Quite possibly true. :-)
> Furthermore, if I understand the problem you're actually trying to
> solve, I think the `large inode' solution is an exceptionally poor way
> to solve it. If you're stacking something on top of FFS, there's no
> reason the stacked layer can't keep its data elsewhere. This is,
> actually, the whole *point* of stacked VFS layers. This data simply
> doesn't belong in FFS at all.
And where else are we supposed to store this info?
I only see 4 answers to "where do we put overlay inode info." They are:
1) In reserved space in the inode - that's what we're proposing.

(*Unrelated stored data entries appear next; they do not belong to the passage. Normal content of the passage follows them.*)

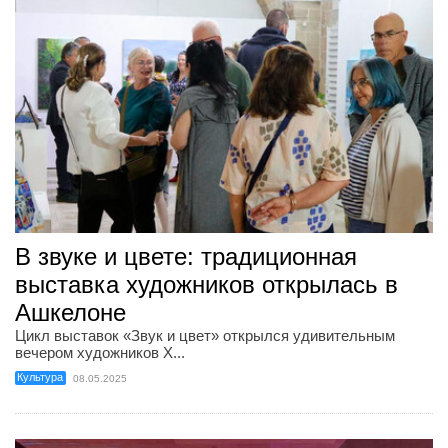
В звуке и цвете: традиционная
выставка художников открылась в
Ашкелоне
Цикл выставок «Звук и цвет» открылся удивительным
вечером художников Х...
Культура
08.05.2025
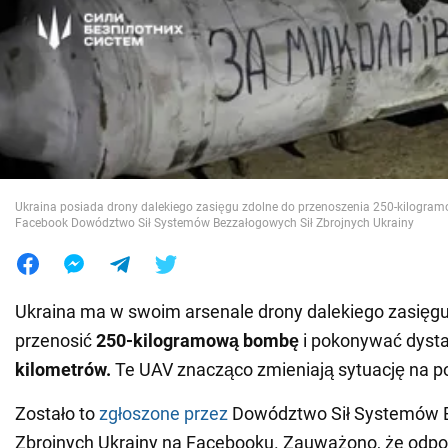
Wojna na Ukrainie
Świat
Jedzenie
Ukraina posiada drony dalekiego zasięgu zdolne do przenoszenia 250-kilogram
Facebook Dowództwo Sił Systemów Bezzałogowych Sił Zbrojnych Ukrainy
Ukraina ma w swoim arsenale drony dalekiego zasięgu
przenosić
250-kilogramową bombę
i pokonywać dyst
kilometrów.
Te UAV znacząco zmieniają sytuację na po
Zostało to
zgłoszone przez
Dowództwo Sił Systemów B
Zbrojnych Ukrainy na Facebooku. Zauważono, że odpo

2) In a seperate stream off of the file, a la MacOS resource forks or
NTFS's ability to store restoures forks. My concern with our application
using this is the cleanest way I've thought of to impliment it in ufs is
to make one file's inode refer to another inode, which would hold that
fork's data. On the current systems we have, we already have to crank up
the number of inodes in the fs just to hold what we have. We have fs's
with about 10 million inodes on them. If we have to have two inodes per
file, it's even worse.
(we chould build the other fork reading into ffs, but then I don't think
it'd still be ffs :-)
3) In the front of the file, say as a 256 byte header. This solution has
two problems. First, for the migration problem, we want to totally zap
files off of disk. If we store our header in the file, we'll have to keep
at least one frag around. That seems wasteful. Second, we have to keep
accesses from reading/writing that area (not hard, but an extra step).
Third, restoring would be tricky. dump reads the disk info, so would see
our data. But restore writes, so it couldn't store it.
4) In another file system. This idea, while possibly quite sensable for
other forms of overlay VFS, gives me great pause here. First off, it is
even more overhead space, and also it means TWO things have to bet backed
up at once. That's an added hassle for the machine room, and strikes me as
an added point of failure.
Can you think of anywhere else we can store the data?